Apolipoprotein E4 (ApoE4) is one of common genetic components between TBI and AD because it is closely related to neurogenesis-dysfunction and dementia. ApoE has three genotypes: 2, 3, and 4. Basically, ApoE4 is the most associated genetic risk factor for the development of AD and is expressed in more than half of the patients. However, it is estimated to be only 20% of the population. The presence of one or two ApoE4 alleles is increasing the AD risk by 3 or 12 folds, respectively [17], and also shifting the age of onset of dementia to a younger age [18]. Recent results suggest that ApoE4 is related to memory loss and overall cognitive dysfunction in patients with a history of mild TBI, but it does not affect people without neurotrauma [19].
Moreover, other researchers have proposed that ApoE4 alleles may be synergistic with TBI in increasing the risk for developing AD [20, 21]. Compared to other genotypes, ApoE4 is harmful in this process, as it inhibits neurite outgrowth, disturbs neuronal cytoskeleton, gathers amyloid β protein [22, 23], and markedly aggravate tau-mediated degeneration [24]. Therefore, it is another important similarity between TBI and AD, and a possible therapeutic target [25, 26].

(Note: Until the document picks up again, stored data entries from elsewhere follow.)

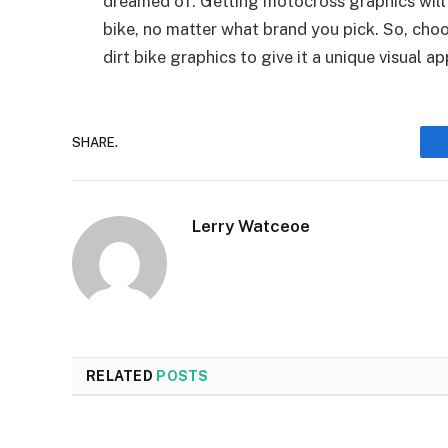
dreamed of. Getting motocross graphics will
bike, no matter what brand you pick. So, cho
dirt bike graphics to give it a unique visual a
SHARE.
Lerry Watceoe
RELATED
POSTS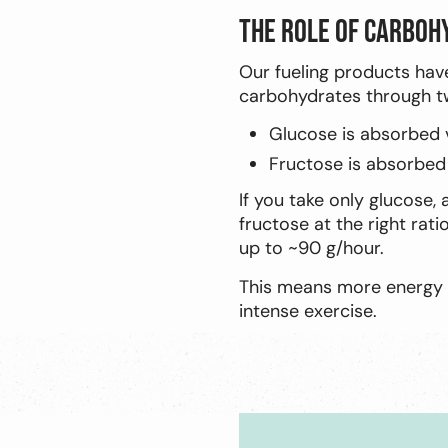
The role of carboh
Our fueling products hav
carbohydrates through tw
Glucose is absorbed 
Fructose is absorbed
If you take only glucose,
fructose at the right rati
up to ~90 g/hour.
This means more energy d
intense exercise.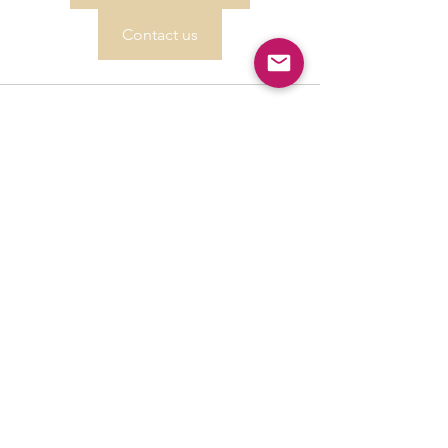
Contact us
See All
Recent Posts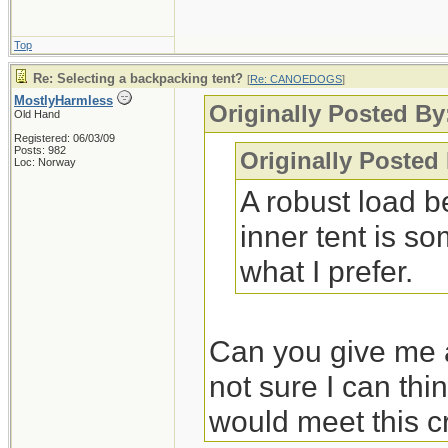
Top
Re: Selecting a backpacking tent?
[
Re: CANOEDOGS
]
MostlyHarmless
Originally Posted By
Old Hand
Registered: 06/03/09
Posts: 982
Originally Posted
Loc: Norway
A robust load b
inner tent is so
what I prefer.
Can you give me a
not sure I can thi
would meet this cr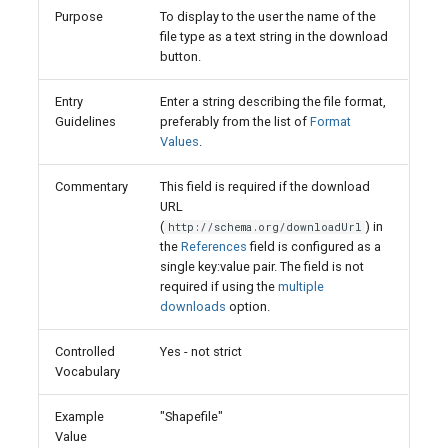
Purpose
To display to the user the name of the
file type as a text string in the download
button.
Entry
Enter a string describing the file format,
Guidelines
preferably from the list of
Format
Values
.
Commentary
This field is required if the download
URL
(
) in
http://schema.org/downloadUrl
the
References
field is configured as a
single key:value pair. The field is not
required if using the
multiple
downloads
option.
Controlled
Yes - not strict
Vocabulary
Example
"Shapefile"
Value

Impaired adult hippocampal neurogenesis (AHN) were found in both TBI and AD animals [27, 28] and AD patients [29], which is one of the potential causes of dementia. AHN means that the additional new-born neurons are generated throughout life, and it is one of the unique phenomena of the adult mammalian brain and confers the plasticity of the entire hippocampus circuity. By studying the brains of AD patients, the number and maturation of these new-born neurons declined progressively with the progression of AD, which provides evidence a potentially relevant mechanism underlying memory deficits in AD [29]. Consistent with this study, our previous study also showed that TBI impaired AHN, may lead to learning and memory deficits in rats [27].

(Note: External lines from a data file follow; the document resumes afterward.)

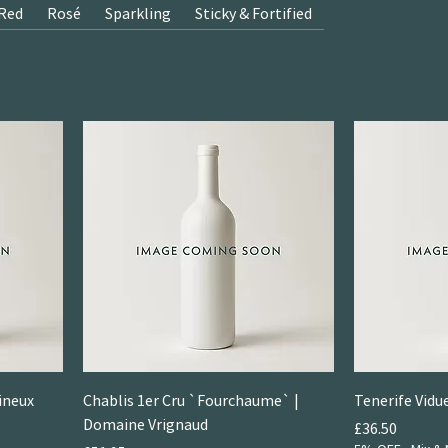
Red
Rosé
Sparkling
Sticky & Fortified
ineux
Chablis 1er Cru `Fourchaume` |
Tenerife Vid
Domaine Vrignaud
Price
£36.50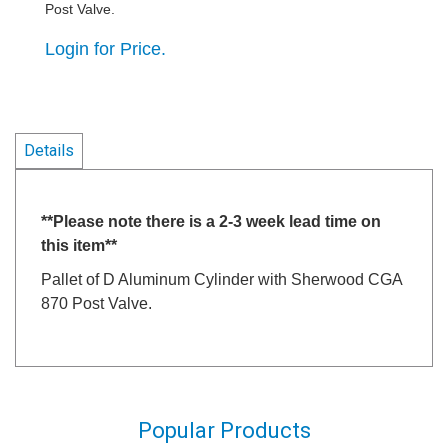
Post Valve.
Login for Price.
Details
**Please note there is a 2-3 week lead time on
this item**
Pallet of D Aluminum Cylinder with Sherwood CGA
870 Post Valve.
Popular Products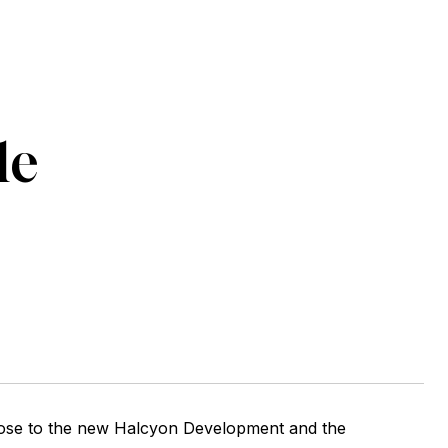
le
lose to the new Halcyon Development and the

Notably, ApoE is mainly expressed in astrocytes and secreted into the intercellular space that regulates other cells. It is also present in certain type I neural stem cells and neurons. Most importantly, ApoE is known to regulate postnatal neurogenesis in the hippocampus [30], whereas ApoE4 impairs AHN following TBI [31].

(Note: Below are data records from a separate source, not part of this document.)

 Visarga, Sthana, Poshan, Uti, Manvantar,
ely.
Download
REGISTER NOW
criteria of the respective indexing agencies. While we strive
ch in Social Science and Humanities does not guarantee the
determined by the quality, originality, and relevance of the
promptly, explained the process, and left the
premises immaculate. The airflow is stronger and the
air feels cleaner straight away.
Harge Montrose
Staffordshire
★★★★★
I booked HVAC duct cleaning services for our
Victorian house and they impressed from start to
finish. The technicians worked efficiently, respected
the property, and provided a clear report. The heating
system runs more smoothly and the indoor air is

However, it is unclear that what are the relationships among TBI, AHN, ApoE4, and AD onset.
Given that TBI and ADRD involve many similarities, including secondary injury, tauopathies, ApoE4 and AHN, people after TBI may lead to ADRD and have long time healthy problems, especially those who TBI will cause tauopathies appearing in AD vulnerable areas. This may also give us more chances to study AD initiation and find novel therapeutic targets.